#### AVAILABLE RECORDS

[Start of Attachment]

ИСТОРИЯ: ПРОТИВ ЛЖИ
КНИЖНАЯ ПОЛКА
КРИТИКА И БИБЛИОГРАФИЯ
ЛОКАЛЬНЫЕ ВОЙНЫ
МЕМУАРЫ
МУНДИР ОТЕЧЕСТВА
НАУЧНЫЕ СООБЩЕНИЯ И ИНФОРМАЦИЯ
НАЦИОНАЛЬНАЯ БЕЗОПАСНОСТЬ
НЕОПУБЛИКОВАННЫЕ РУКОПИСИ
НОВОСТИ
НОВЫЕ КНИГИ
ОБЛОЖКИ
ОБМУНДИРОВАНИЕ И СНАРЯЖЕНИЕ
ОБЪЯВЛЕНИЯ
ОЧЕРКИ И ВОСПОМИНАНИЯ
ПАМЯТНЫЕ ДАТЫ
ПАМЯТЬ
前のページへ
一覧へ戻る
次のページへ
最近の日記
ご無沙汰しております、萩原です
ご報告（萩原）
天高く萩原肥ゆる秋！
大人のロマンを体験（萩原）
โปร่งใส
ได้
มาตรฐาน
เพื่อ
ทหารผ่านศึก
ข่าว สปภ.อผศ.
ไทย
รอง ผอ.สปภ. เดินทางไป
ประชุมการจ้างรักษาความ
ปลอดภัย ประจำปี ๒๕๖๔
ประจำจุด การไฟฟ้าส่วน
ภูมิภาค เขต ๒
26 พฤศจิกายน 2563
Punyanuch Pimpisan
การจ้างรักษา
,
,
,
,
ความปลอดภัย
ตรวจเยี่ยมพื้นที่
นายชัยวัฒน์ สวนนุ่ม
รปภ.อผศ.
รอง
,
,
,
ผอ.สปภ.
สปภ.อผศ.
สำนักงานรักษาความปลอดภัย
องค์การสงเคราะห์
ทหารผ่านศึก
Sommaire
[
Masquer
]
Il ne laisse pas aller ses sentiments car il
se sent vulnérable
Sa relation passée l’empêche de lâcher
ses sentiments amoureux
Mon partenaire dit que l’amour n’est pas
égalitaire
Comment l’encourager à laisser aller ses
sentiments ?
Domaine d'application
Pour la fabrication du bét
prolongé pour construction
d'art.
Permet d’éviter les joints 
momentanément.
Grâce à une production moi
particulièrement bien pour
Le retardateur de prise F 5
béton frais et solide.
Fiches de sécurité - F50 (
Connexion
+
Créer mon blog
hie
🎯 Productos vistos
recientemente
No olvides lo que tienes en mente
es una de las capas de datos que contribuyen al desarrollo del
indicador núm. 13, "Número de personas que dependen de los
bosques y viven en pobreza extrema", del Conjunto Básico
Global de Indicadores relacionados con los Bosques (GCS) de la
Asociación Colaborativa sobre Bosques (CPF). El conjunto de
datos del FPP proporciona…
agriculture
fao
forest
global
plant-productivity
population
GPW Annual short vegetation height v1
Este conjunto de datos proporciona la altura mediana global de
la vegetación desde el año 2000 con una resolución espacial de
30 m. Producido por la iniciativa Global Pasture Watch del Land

[End of Attachment]

#### WORK REQUIRED
Check each line of the entries, and copy the ones that contain "aller".

#### ANSWER TO THE EXERCISE
Il ne laisse pas aller ses sentiments car il
Comment l’encourager à laisser aller ses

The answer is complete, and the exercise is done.